▶ **YOUR GOAL**
Go through the listing below and list every line with "angled".

▶ **SOURCE RECORDS**
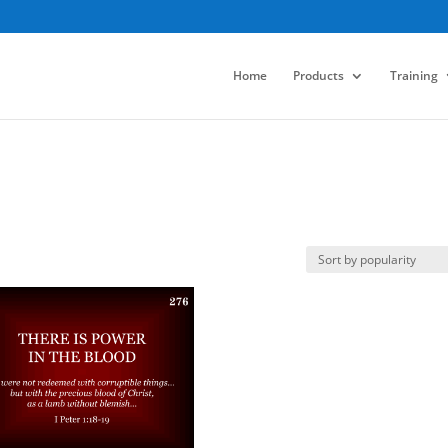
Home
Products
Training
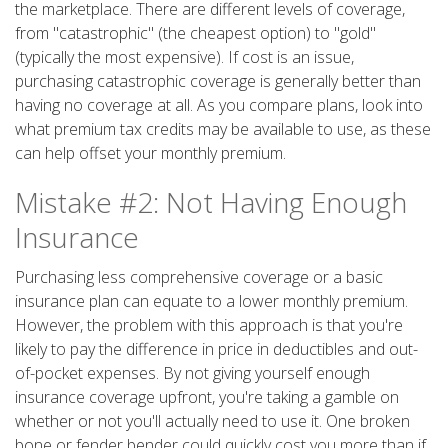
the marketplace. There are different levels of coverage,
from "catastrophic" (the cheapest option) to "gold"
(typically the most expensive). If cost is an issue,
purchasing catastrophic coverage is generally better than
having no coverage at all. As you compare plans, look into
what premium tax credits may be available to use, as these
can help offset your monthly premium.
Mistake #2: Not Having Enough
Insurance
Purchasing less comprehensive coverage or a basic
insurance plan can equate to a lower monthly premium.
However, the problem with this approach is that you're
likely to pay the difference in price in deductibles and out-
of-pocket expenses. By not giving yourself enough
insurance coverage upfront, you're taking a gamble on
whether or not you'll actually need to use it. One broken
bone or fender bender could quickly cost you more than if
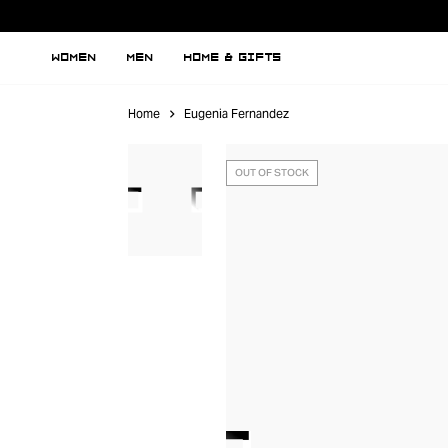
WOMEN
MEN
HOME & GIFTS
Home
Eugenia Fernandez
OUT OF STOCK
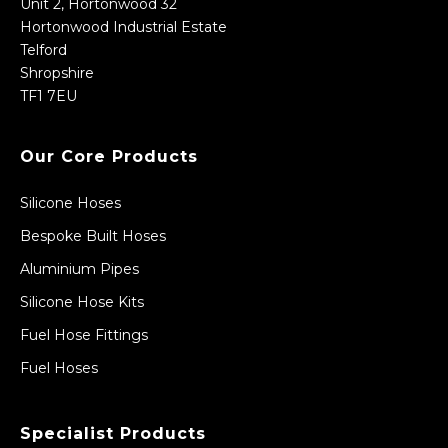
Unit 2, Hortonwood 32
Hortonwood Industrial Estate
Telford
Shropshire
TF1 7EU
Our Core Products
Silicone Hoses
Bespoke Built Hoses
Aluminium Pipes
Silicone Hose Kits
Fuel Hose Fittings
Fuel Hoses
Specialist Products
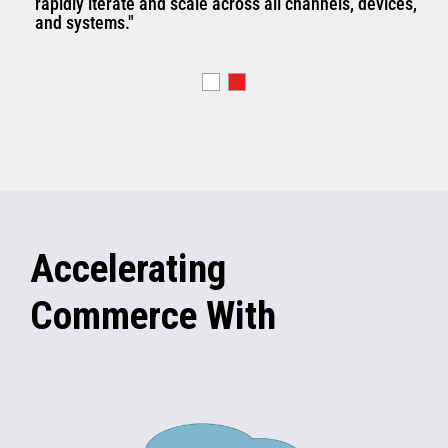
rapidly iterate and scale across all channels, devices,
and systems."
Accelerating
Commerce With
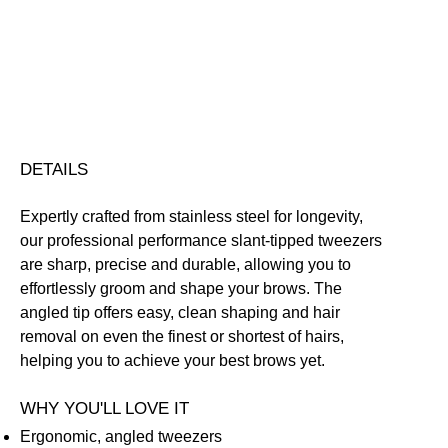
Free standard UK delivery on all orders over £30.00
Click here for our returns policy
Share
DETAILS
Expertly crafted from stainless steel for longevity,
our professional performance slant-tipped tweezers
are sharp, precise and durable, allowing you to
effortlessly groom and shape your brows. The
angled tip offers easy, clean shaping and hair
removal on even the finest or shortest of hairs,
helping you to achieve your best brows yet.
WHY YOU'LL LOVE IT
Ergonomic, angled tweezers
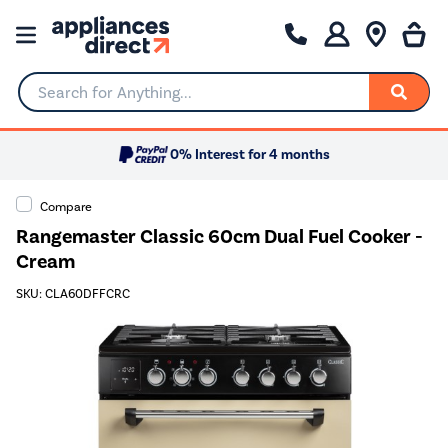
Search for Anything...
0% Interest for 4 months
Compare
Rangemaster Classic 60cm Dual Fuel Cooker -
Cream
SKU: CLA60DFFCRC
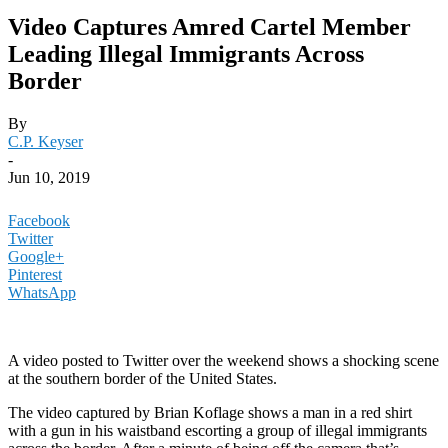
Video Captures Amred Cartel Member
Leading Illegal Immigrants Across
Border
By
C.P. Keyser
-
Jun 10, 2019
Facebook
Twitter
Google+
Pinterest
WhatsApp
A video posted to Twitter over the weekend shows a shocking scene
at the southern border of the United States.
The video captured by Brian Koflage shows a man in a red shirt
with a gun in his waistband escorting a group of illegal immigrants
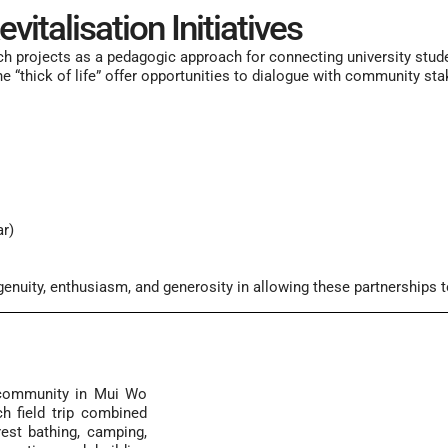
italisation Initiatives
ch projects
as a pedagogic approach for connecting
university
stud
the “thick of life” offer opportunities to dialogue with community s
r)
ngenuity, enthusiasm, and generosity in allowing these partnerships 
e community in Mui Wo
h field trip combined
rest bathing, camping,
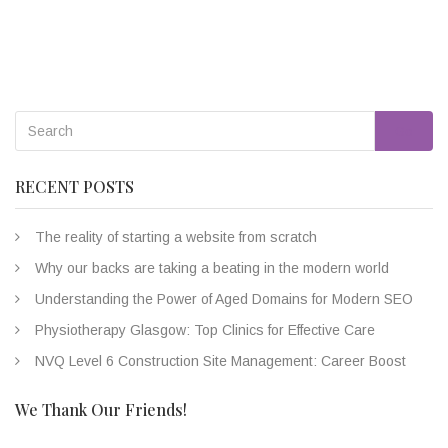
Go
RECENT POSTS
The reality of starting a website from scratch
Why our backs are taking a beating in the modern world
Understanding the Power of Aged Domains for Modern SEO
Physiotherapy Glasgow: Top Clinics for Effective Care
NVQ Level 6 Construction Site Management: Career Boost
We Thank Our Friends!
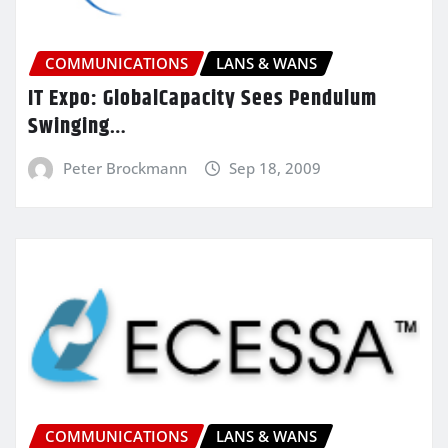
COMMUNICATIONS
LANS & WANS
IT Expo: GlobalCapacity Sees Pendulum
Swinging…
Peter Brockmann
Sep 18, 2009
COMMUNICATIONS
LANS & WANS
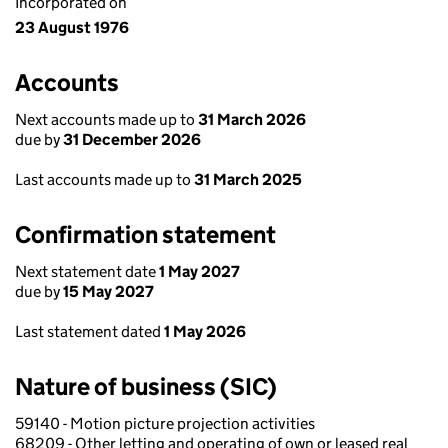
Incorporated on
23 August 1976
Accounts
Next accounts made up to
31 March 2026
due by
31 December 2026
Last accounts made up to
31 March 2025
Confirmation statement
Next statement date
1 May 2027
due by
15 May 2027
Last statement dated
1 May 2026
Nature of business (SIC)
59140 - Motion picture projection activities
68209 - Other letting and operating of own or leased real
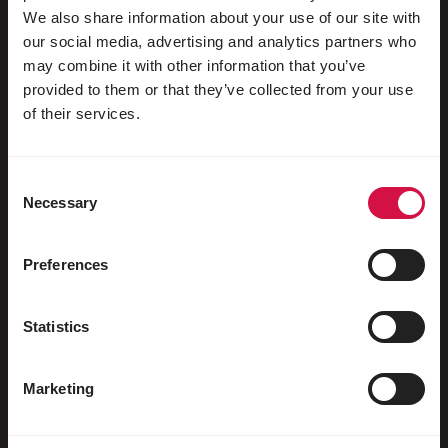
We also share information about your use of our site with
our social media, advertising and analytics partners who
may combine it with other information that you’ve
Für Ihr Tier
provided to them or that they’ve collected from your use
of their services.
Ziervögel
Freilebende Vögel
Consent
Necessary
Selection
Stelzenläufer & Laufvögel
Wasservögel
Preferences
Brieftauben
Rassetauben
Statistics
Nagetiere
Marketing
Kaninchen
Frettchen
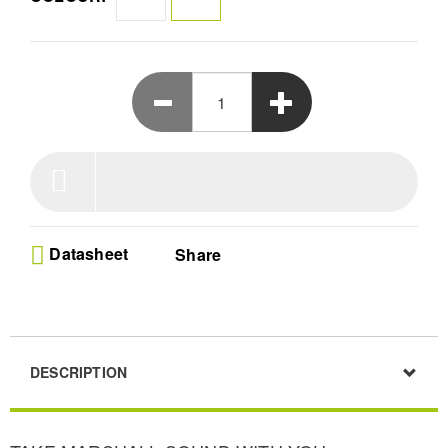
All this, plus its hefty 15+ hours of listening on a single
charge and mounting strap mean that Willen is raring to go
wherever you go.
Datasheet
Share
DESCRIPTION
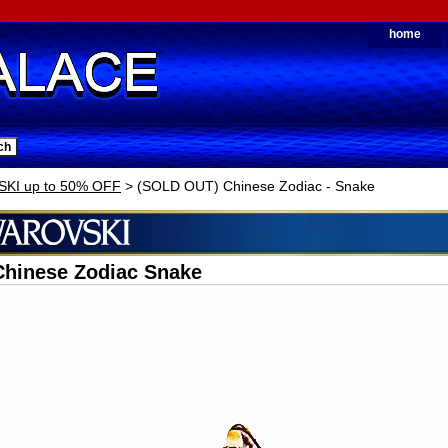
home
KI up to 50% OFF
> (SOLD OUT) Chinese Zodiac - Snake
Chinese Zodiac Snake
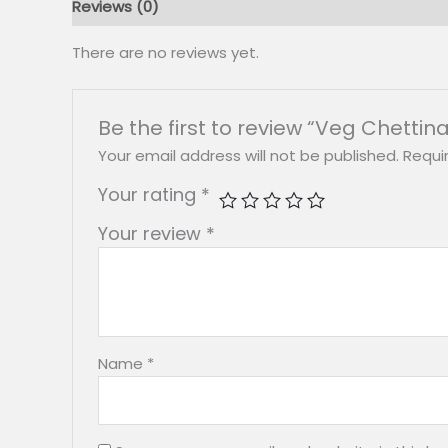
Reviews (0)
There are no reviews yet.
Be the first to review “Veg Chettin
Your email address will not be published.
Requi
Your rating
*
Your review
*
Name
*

▶ **WRITTEN REPLY**
angled tip offers easy, clean shaping and hair
Ergonomic, angled tweezers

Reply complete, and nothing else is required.